### [YOUR INSTRUCTIONS]
Each line of the data below holding the word "Totalt" must be copied.
[RECORDED INFORMATION — start]
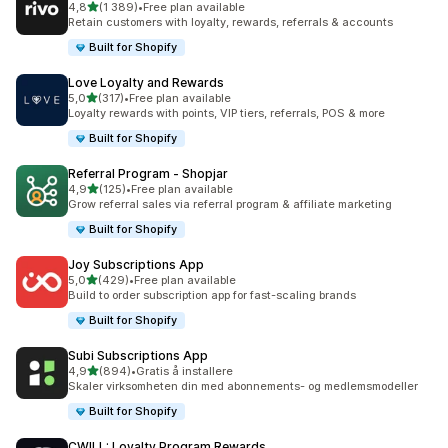
av 5 stjerner
4,8
(1 389)
•
Free plan available
Totalt 1389 omtaler
Retain customers with loyalty, rewards, referrals & accounts
Built for Shopify
Love Loyalty and Rewards
av 5 stjerner
5,0
(317)
•
Free plan available
Totalt 317 omtaler
Loyalty rewards with points, VIP tiers, referrals, POS & more
Built for Shopify
Referral Program ‑ Shopjar
av 5 stjerner
4,9
(125)
•
Free plan available
Totalt 125 omtaler
Grow referral sales via referral program & affiliate marketing
Built for Shopify
Joy Subscriptions App
av 5 stjerner
5,0
(429)
•
Free plan available
Totalt 429 omtaler
Build to order subscription app for fast-scaling brands
Built for Shopify
Subi Subscriptions App
av 5 stjerner
4,9
(894)
•
Gratis å installere
Totalt 894 omtaler
Skaler virksomheten din med abonnements- og medlemsmodeller
Built for Shopify
CWILL: Loyalty Program Rewards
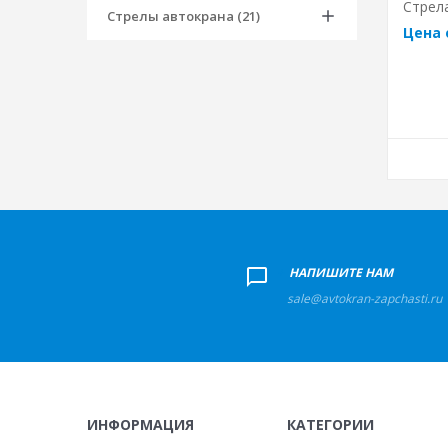
Стрела
Стрелы автокрана (21)
Цена 
+
НАПИШИТЕ НАМ
sale@avtokran-zapchasti.ru
ИНФОРМАЦИЯ
КАТЕГОРИИ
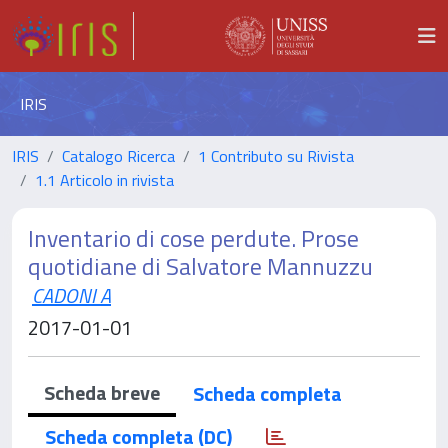
IRIS
IRIS
Catalogo Ricerca
1 Contributo su Rivista
1.1 Articolo in rivista
Inventario di cose perdute. Prose
quotidiane di Salvatore Mannuzzu
CADONI A
2017-01-01
Scheda breve
Scheda completa
Scheda completa (DC)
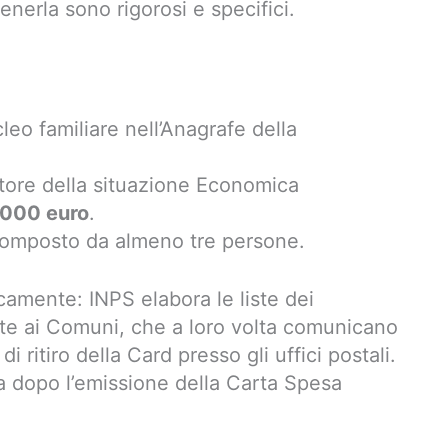
tenerla sono rigorosi e specifici.
cleo familiare nell’Anagrafe della
tore della situazione Economica
5.000 euro
.
composto da almeno tre persone.
amente: INPS elabora le liste dei
ette ai Comuni, che a loro volta comunicano
di ritiro della Card presso gli uffici postali.
ia dopo l’emissione della Carta Spesa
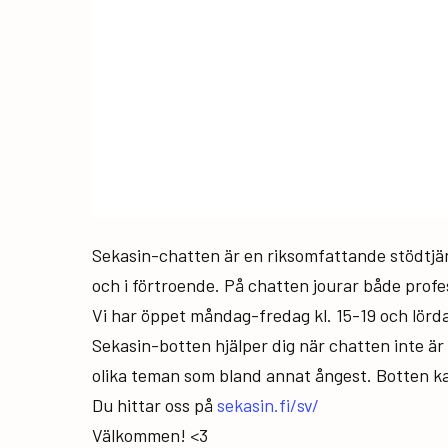
Sekasin-chatten är en riksomfattande stödtjän
och i förtroende. På chatten jourar både profe
Vi har öppet måndag-fredag kl. 15-19 och lörda
Sekasin-botten hjälper dig när chatten inte är ö
olika teman som bland annat ångest. Botten ka
Du hittar oss på
sekasin.fi/sv/
Välkommen! <3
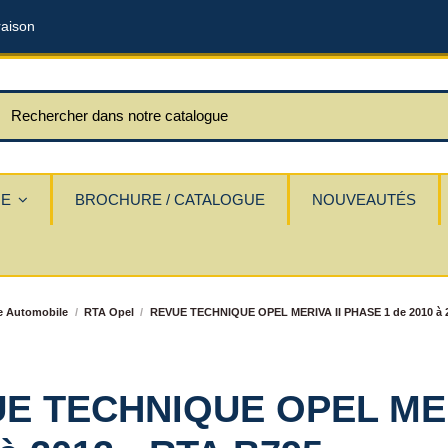
raison
UE
BROCHURE / CATALOGUE
NOUVEAUTÉS
e Automobile
RTA Opel
REVUE TECHNIQUE OPEL MERIVA II PHASE 1 de 2010 à 2
E TECHNIQUE OPEL MERI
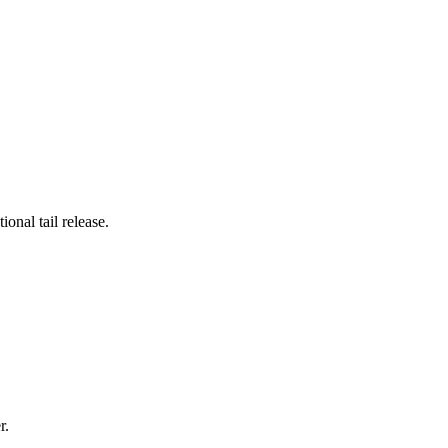
ional tail release.
r.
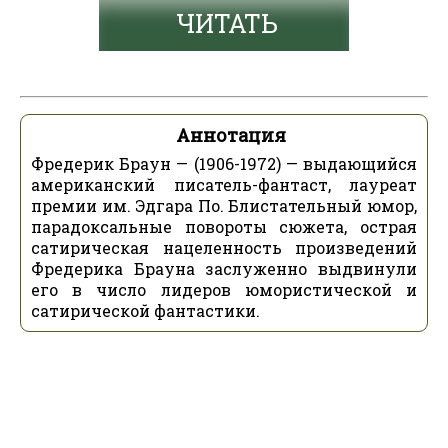
ЧИТАТЬ
Аннотация
Фредерик Браун — (1906-1972) — выдающийся
американский писатель-фантаст, лауреат
премии им. Эдгара По. Блистательный юмор,
парадоксальные повороты сюжета, острая
сатирическая нацеленность произведений
Фредерика Брауна заслуженно выдвинули
его в число лидеров юмористической и
сатирической фантастики.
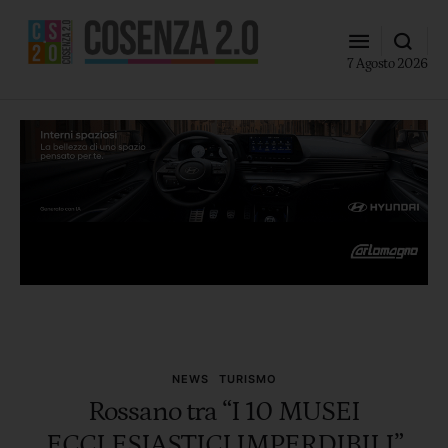
7 Agosto 2026
NEWS
TURISMO
Rossano tra “I 10 MUSEI
ECCLESIASTICI IMPERDIBILI”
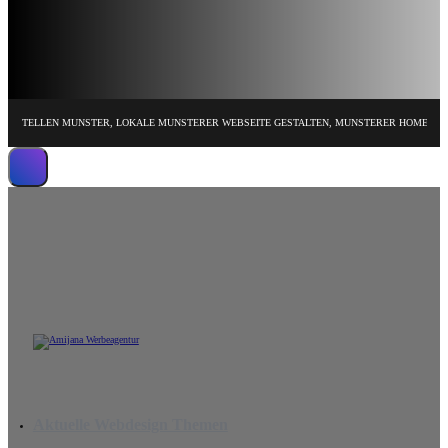
ELLEN MUNSTER, LOKALE MUNSTERER WEBSEITE GESTALTEN, MUNSTERER HOMEPAGE DESI
Wir erstellen leistungsstarke Website
Aktuelle Webdesign Themen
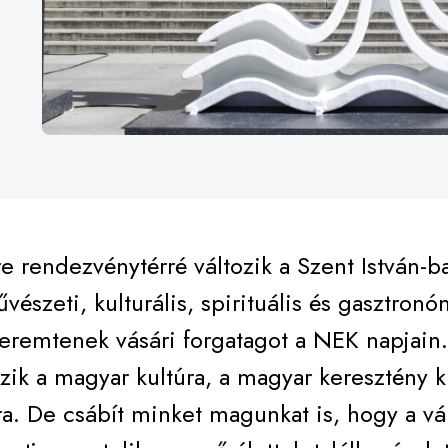
 rendezvénytérré változik a Szent István-ba
vészeti, kulturális, spirituális és gasztronó
eremtenek vásári forgatagot a NEK napjain.
k a magyar kultúra, a magyar keresztény ku
a. De csábít minket magunkat is, hogy a vá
[RECORDED INFORMATION — finish]
### [REPLY]
Totalt 1389 omtaler
Totalt 317 omtaler
Totalt 125 omtaler
Totalt 429 omtaler
Totalt 894 omtaler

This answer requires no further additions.